Embracing uncertainty rather than trying to control it
Having lived with uncertainty, powerlessness, and negativity during Mike’s illness, life during Covid-19 feels eerily familiar from an emotional standpoint. Today, many of us feel little efficacy or agency over the course of this virus, its impact, or its spread. We don’t know when or how the situation will resolve. And we’ve got a nagging sense that life will be forever altered, perhaps in negative ways.
These feelings of collective uncertainty, powerlessness, and negativity likely account for the popularity of Covid-related conspiracy theories circulating online. Perhaps you’ve seen folks on social media claiming that Bill Gates is responsible for the coronavirus (he is not), or that 5G towers are somehow amplifying the virus (they are not), or maybe your friends or family have shared pieces of the propagandistic “Plandemic” documentary in which discredited biologist Dr. Judy Mikovits advances several false claims — including the notion that wearing a mask “literally activates your own virus” (it does not).
Searching for “new answers” to assign blame and impose order on this life-altering pandemic through conspiracy theories and allegations of secret plots may feel comforting — even invigorating — in the short term. But such actions will not help solve this crisis, and they certainly won’t bring us peace.
Just as I had been desperate to feel control over the chaos of Mike’s illness by wanting to assign blame, today many of us are desperate to feel control over the pandemic. But while it may have been temporarily empowering to identify people and things to blame for Mike’s tumor, it quickly became clear that these behaviors would not cure Mike.
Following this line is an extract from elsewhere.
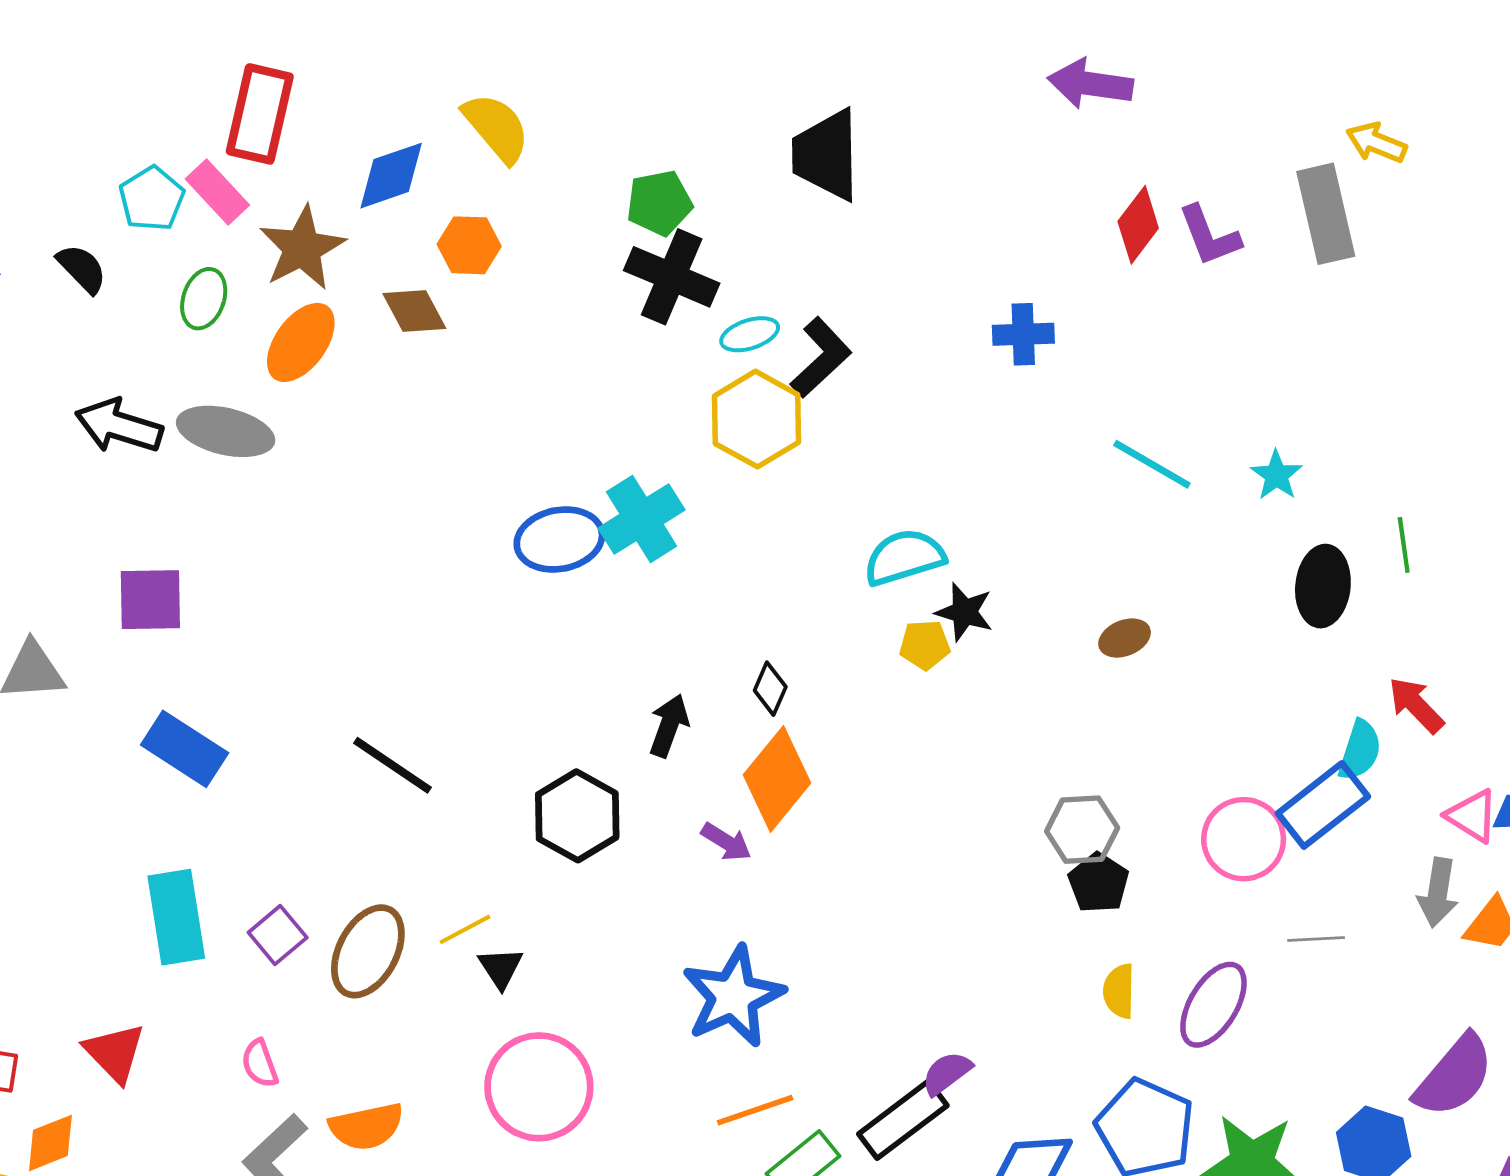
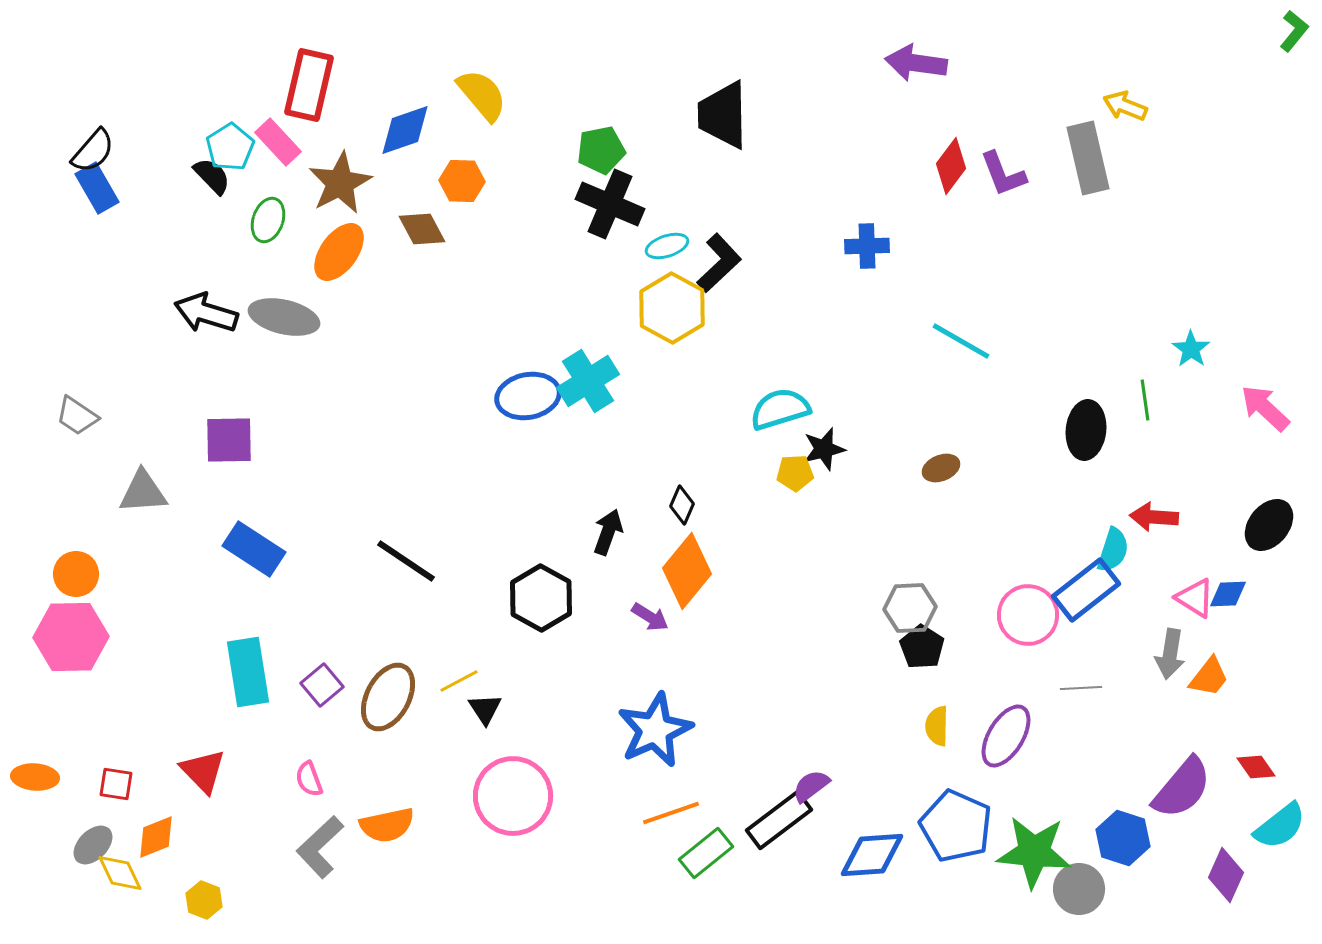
black semicircle: (82, 269) -> (212, 176), moved
cyan star: (1276, 475) -> (1191, 349), moved
black star: (964, 612) -> (824, 449), turned -30
red arrow: (1416, 705) -> (1154, 517), turned -42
And they certainly didn’t bring me peace.
Interestingly, there were some behaviors that did bring me a feeling of control and peace during the months Mike was hospitalized. I stopped searching the internet and started just being present with Mike, focusing on my gratitude for friends and family, making sure Mike was comfortable and surrounded by friends. I created a Google calendar where people could sign up to help him at mealtime and visit when I had to be home taking care of our baby. I organized for people to bring the nurses doughnuts and treats, and made sure Mike was comfortable with cozy blankets and calm music playing.
Today, when I look at social media, sure, I see a few people sharing Covid-19 conspiracy theories, but what I see more of is people creating feelings of control and peace in more functional ways: sewing masks, helping neighbors get food, scheduling Zoom happy hours, gardening, and expressing gratitude for health care workers. These actions signal a healthier approach to chaos and trauma — not one anchored in either anger or fear but rooted in presence and gratitude, and echoing a profound tolerance for ambiguity.
It’s okay to not know
On July 18, 2006, Mike died surrounded by a sea of friends. His doctor wept and hugged me. “I really thought we could get to the other side of this one,” he told me. Then he placed a hand on my arm. “I know it’s a terrible time to ask this, Danna. But do you want to do an autopsy?”
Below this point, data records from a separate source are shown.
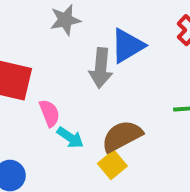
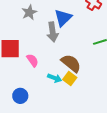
brown semicircle: (122, 136) -> (71, 63), turned 80
cyan arrow: (70, 138) -> (55, 78), moved

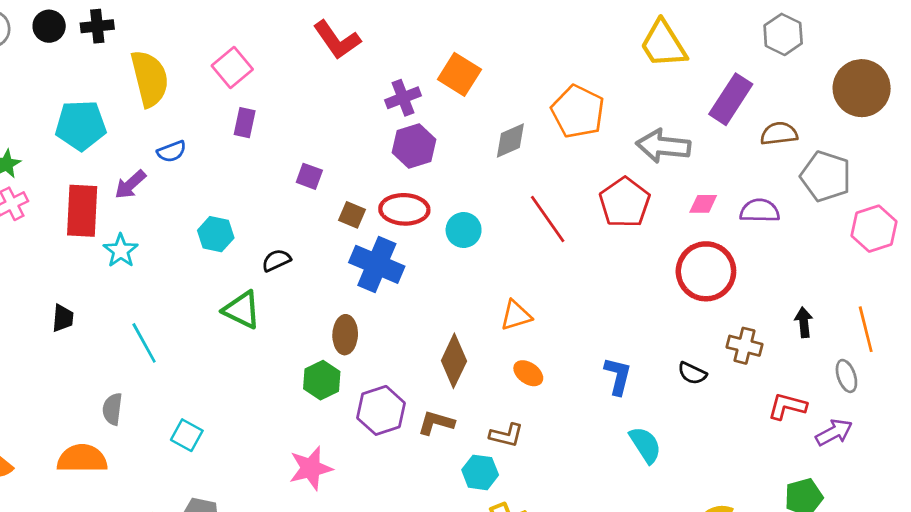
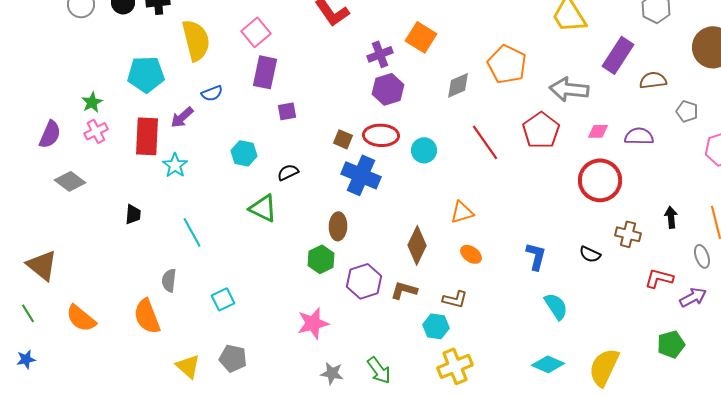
purple rectangle: (245, 123) -> (265, 72), size x1.5
purple square: (309, 176) -> (287, 111), moved, turned -30
gray pentagon: (826, 176) -> (687, 111), size x0.6
cyan square: (187, 435) -> (223, 299), turned 35
orange semicircle: (82, 459) -> (147, 316), turned -111

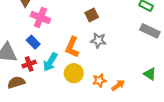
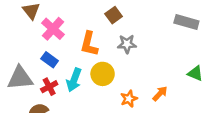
pink cross: (40, 17) -> (53, 29), turned 30
orange L-shape: (72, 47) -> (89, 44), moved
yellow circle: (74, 73) -> (103, 74), moved
orange star: (99, 80) -> (129, 99), moved

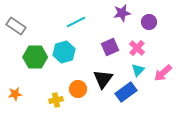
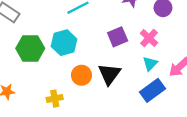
orange circle: (78, 89) -> (81, 75), moved
blue rectangle: (126, 92) -> (152, 90), moved

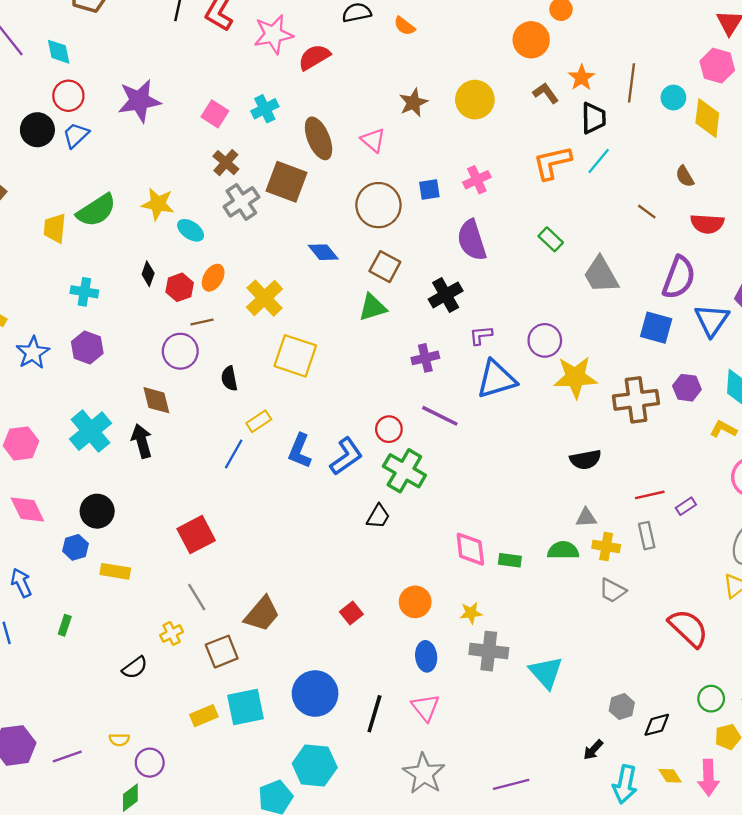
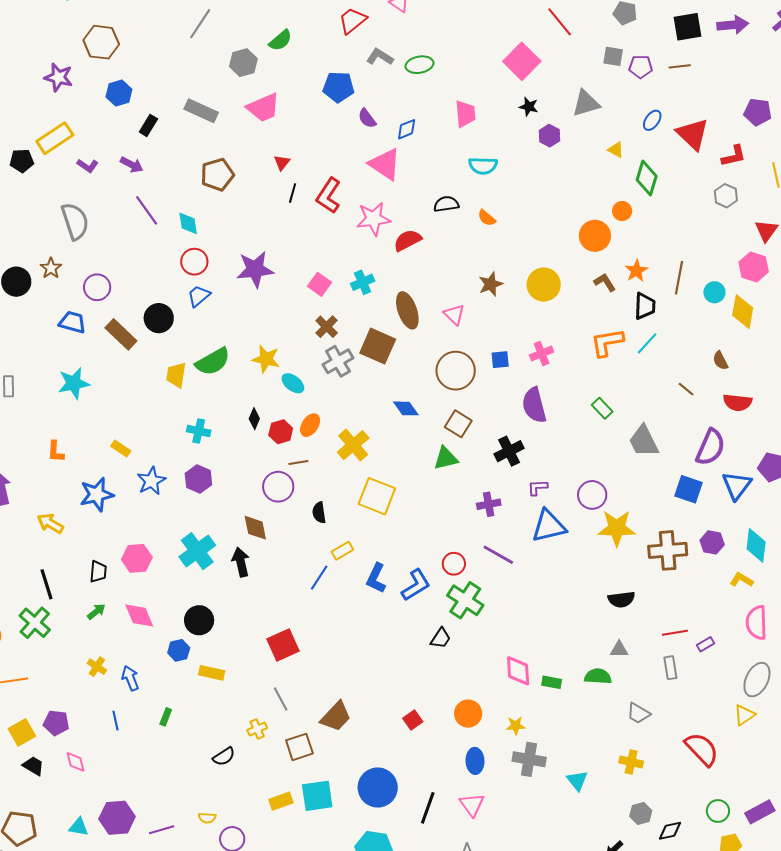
black circle: (37, 130) -> (159, 318), moved
yellow cross: (606, 546) -> (631, 762), moved
cyan triangle: (546, 673) -> (577, 781), size x0.7

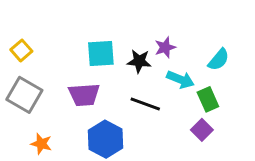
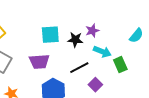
cyan semicircle: (219, 60) -> (136, 36), moved
black line: (145, 104) -> (79, 68), turned -48
purple square: (202, 130) -> (95, 85), moved

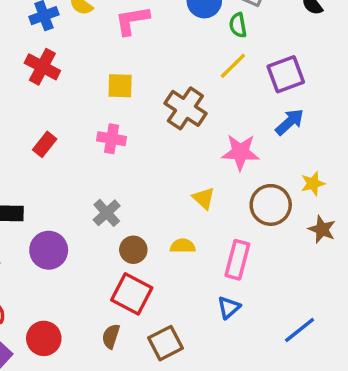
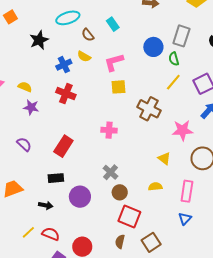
yellow square: (120, 86) -> (118, 87), moved
red rectangle: (45, 144) -> (63, 146), moved, size x1.5
brown circle: (133, 250) -> (120, 192), moved

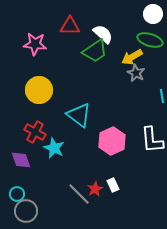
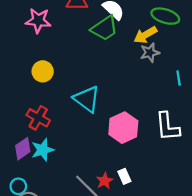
gray star: (136, 73) -> (150, 53), turned 30
yellow circle: (39, 90) -> (43, 71), size x0.7
cyan star: (54, 148) -> (43, 150), moved, turned 30
purple diamond: (21, 160) -> (23, 149), turned 75

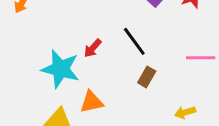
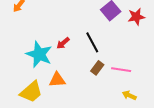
pink line: (201, 58) -> (121, 70), moved
yellow arrow: (185, 112) -> (129, 95), moved, turned 32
I thought of the months of grueling procedures, doctor’s appointments, and hospital stays. Then I thought of my happy and hilarious best friend, Mike Young, and his infinite tolerance for ambiguity. Channeling Mike, I wiped my face, then raised an eyebrow, “Autopsy? Why?” I whispered dramatically, feigning surprise. “Do you think he was murdered, Doctor?”
He paused — then we both laughed a bit, hugged, and wept some more.
Mike was right. It was just random.
Dannagal G. Young is an associate professor of communication and political science at the University of Delaware. She has authored more than 40 academic articles and book chapters exploring themes related to political entertainment, media psychology, public opinion, and misinformation.